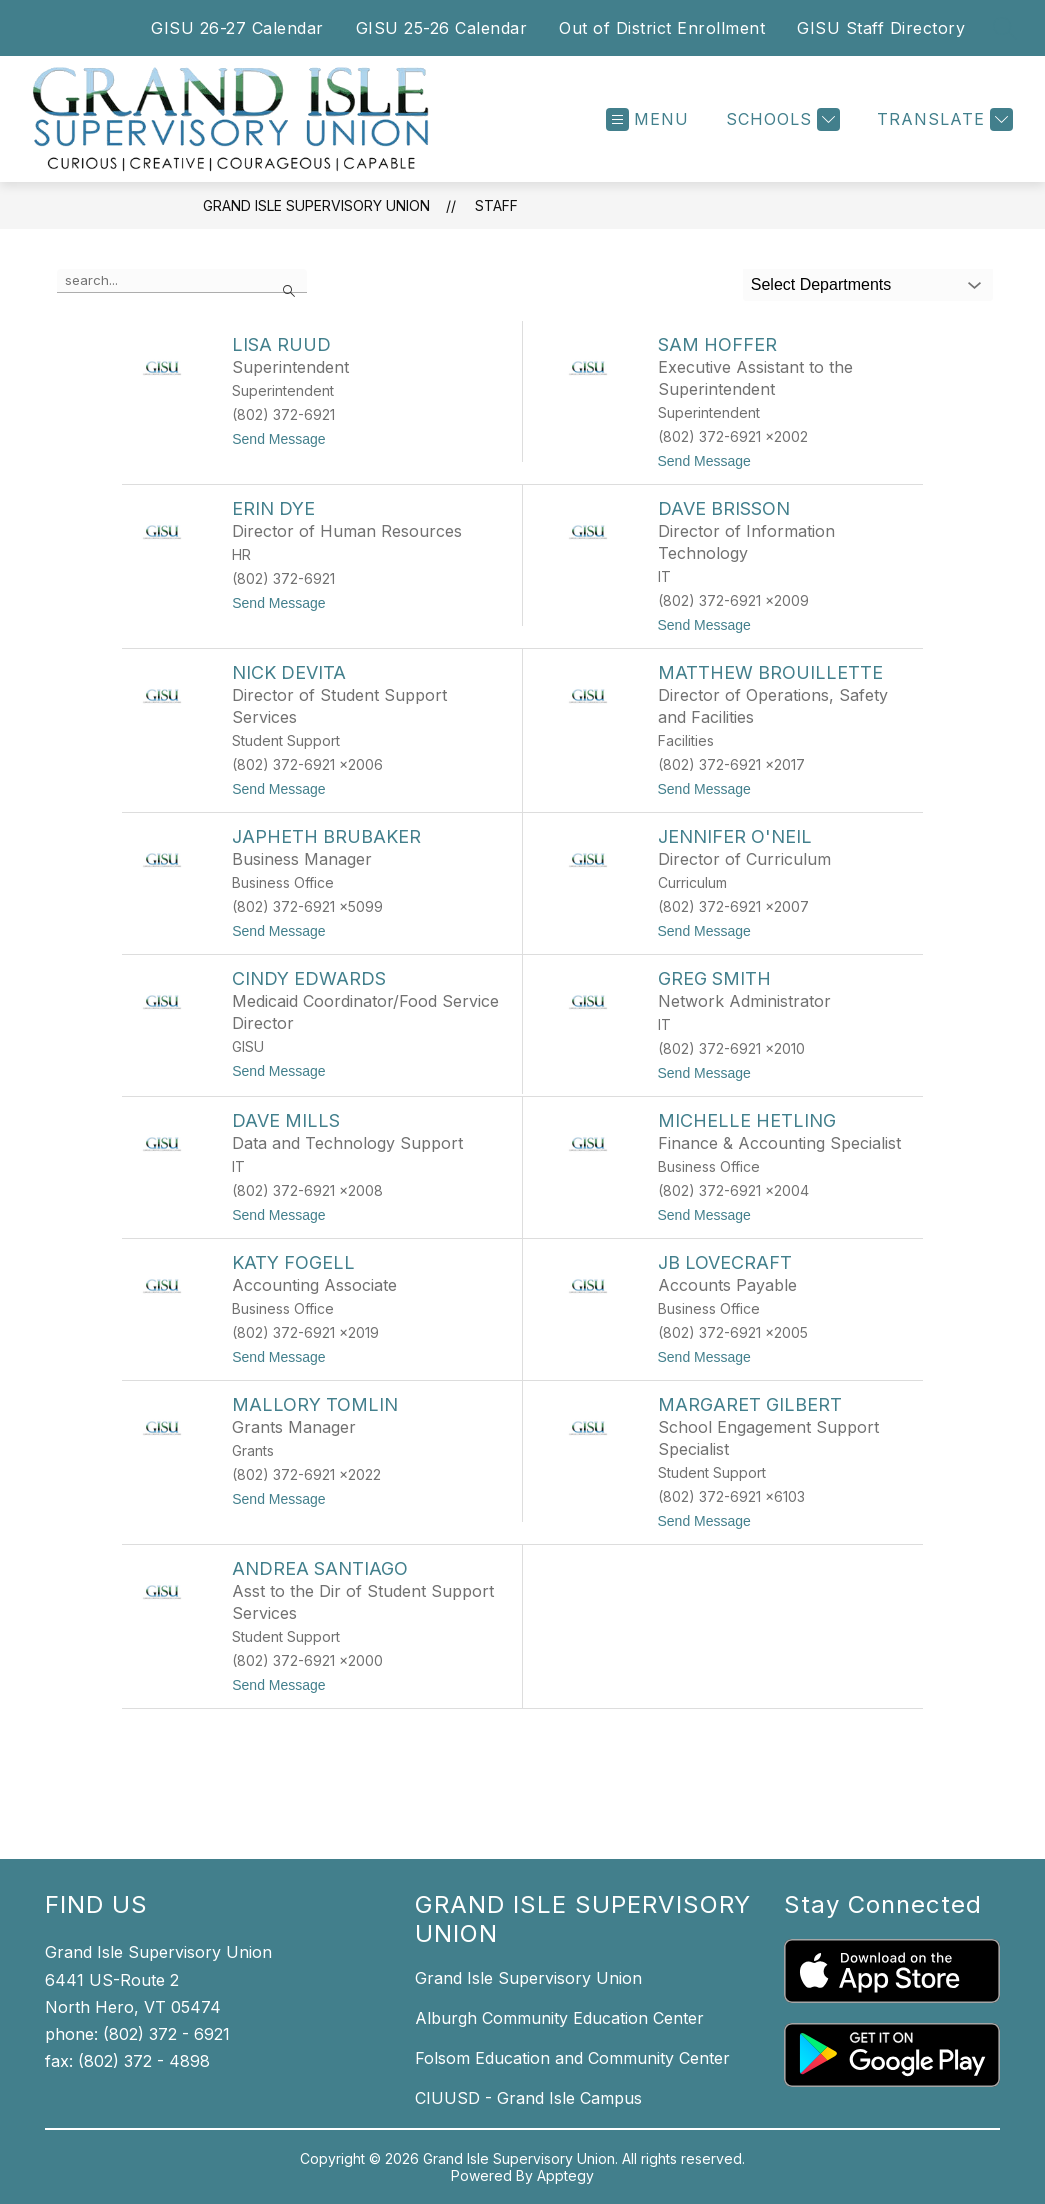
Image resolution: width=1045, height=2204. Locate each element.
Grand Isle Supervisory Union (316, 205)
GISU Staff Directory (881, 28)
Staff (496, 205)
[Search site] (1005, 28)
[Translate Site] (942, 119)
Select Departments (821, 284)
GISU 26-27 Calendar (237, 28)
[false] (182, 281)
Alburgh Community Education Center (559, 2018)
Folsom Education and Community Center (572, 2058)
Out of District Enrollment (662, 28)
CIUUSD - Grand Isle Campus (528, 2098)
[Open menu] (647, 119)
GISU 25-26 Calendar (442, 28)
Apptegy (565, 2175)
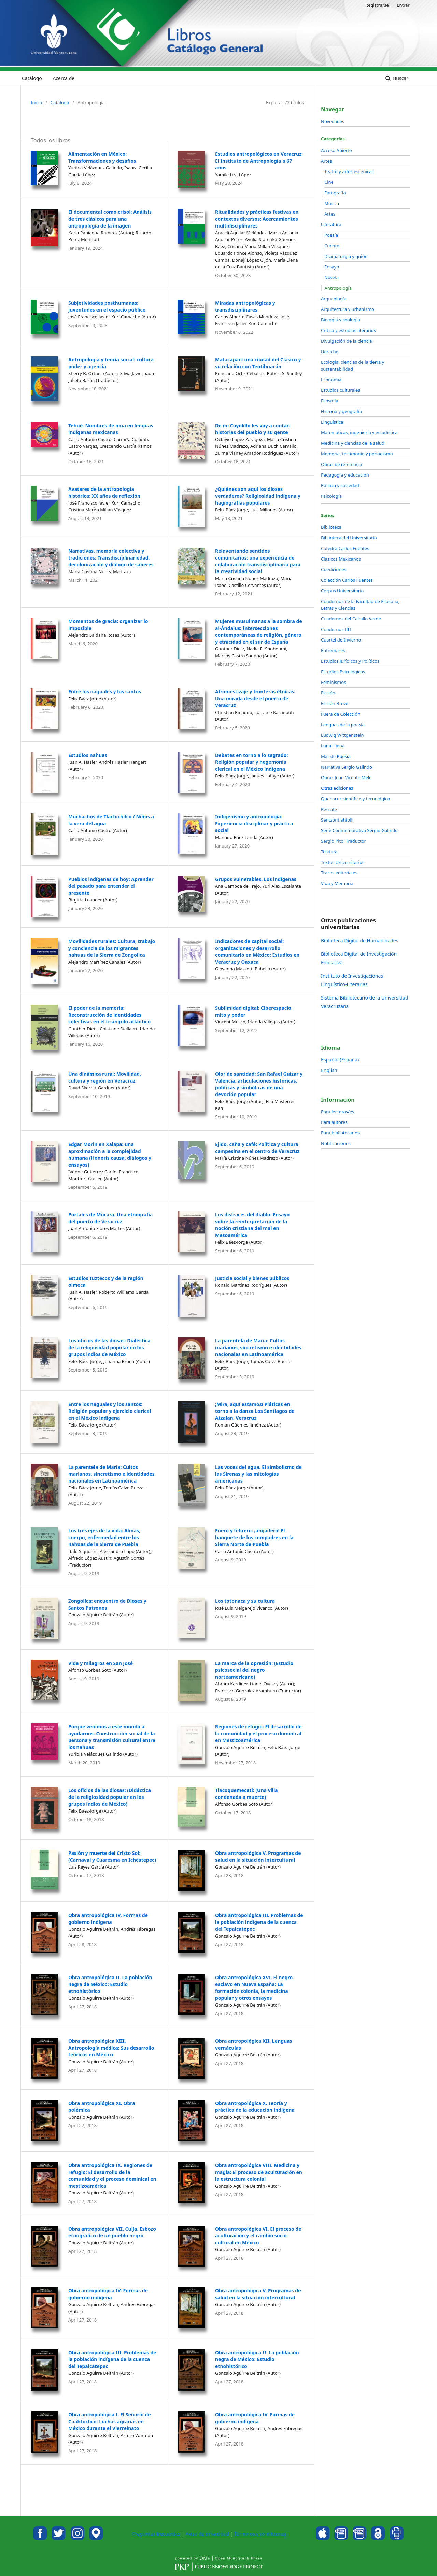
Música (331, 203)
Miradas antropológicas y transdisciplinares (245, 306)
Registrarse (377, 5)
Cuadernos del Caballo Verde (351, 619)
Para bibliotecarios (340, 1133)
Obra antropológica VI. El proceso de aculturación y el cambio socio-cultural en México (258, 2236)
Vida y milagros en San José (100, 1663)
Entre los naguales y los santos (104, 691)
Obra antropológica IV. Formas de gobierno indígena (108, 1918)
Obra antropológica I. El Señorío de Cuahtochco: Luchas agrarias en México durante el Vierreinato (109, 2421)
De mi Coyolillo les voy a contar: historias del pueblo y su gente (252, 429)
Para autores (334, 1122)
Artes (326, 161)
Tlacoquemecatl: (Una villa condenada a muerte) (246, 1793)
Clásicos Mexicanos (341, 559)
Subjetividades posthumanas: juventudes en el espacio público (107, 306)
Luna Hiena (332, 746)
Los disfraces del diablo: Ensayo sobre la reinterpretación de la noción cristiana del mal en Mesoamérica (252, 1224)
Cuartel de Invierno (341, 640)
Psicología (331, 496)
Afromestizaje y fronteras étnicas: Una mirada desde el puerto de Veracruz (255, 698)
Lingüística (332, 422)
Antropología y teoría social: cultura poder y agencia (111, 363)
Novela (331, 277)
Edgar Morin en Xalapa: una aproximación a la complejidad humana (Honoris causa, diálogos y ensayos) (109, 1154)
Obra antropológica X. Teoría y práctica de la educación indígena (255, 2106)
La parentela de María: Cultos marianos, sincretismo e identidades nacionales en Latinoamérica (258, 1347)
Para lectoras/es (337, 1111)
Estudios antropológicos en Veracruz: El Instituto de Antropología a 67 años (259, 161)
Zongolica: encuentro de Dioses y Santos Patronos (107, 1604)
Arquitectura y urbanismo (347, 309)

__________________________________________________

Give the listing again exactly, but omit each image.

Output below:
Image resolution: width=1045, height=2204. Locate each element.
Grand Isle Supervisory Union (316, 205)
GISU Staff Directory (881, 28)
Staff (496, 205)
[Search site] (1005, 28)
[Translate Site] (942, 119)
Select Departments (821, 284)
GISU 26-27 Calendar (237, 28)
[false] (182, 281)
Alburgh Community Education Center (559, 2018)
Folsom Education and Community Center (572, 2058)
Out of District Enrollment (662, 28)
CIUUSD - Grand Isle Campus (528, 2098)
[Open menu] (647, 119)
GISU 25-26 Calendar (442, 28)
Apptegy (565, 2175)
Música (331, 203)
Miradas antropológicas y transdisciplinares (245, 306)
Registrarse (377, 5)
Cuadernos del Caballo Verde (351, 619)
Para bibliotecarios (340, 1133)
Obra antropológica VI. El proceso de aculturación y el cambio socio-cultural en México (258, 2236)
Vida y milagros en San José (100, 1663)
Entre los naguales y los santos (104, 691)
Obra antropológica IV. Formas de gobierno indígena (108, 1918)
Obra antropológica I. El Señorío de Cuahtochco: Luchas agrarias en México durante el Vierreinato (109, 2421)
De mi Coyolillo les voy a contar: historias del pueblo y su gente (252, 429)
Para autores (334, 1122)
Artes (326, 161)
Tlacoquemecatl: (Una villa condenada a muerte) (246, 1793)
Clásicos Mexicanos (341, 559)
Subjetividades posthumanas: juventudes en el espacio público (107, 306)
Luna Hiena (332, 746)
Los disfraces del diablo: Ensayo sobre la reinterpretación de la noción cristiana del mal en Mesoamérica (252, 1224)
Cuartel de Invierno (341, 640)
Psicología (331, 496)
Afromestizaje y fronteras étnicas: Una mirada desde el puerto de Veracruz (255, 698)
Lingüística (332, 422)
Antropología y teoría social: cultura poder y agencia (111, 363)
Novela (331, 277)
Edgar Morin en Xalapa: una aproximación a la complejidad humana (Honoris causa, diálogos y ensayos) (109, 1154)
Obra antropológica X. Teoría y práctica de la educación indígena (255, 2106)
La parentela de María: Cultos marianos, sincretismo e identidades nacionales en Latinoamérica (258, 1347)
Para lectoras/es (337, 1111)
Estudios antropológicos en Veracruz: El Instituto de Antropología a 67 años (259, 161)
Zongolica: encuentro de Dioses y Santos Patronos (107, 1604)
Arquitectura y urbanismo (347, 309)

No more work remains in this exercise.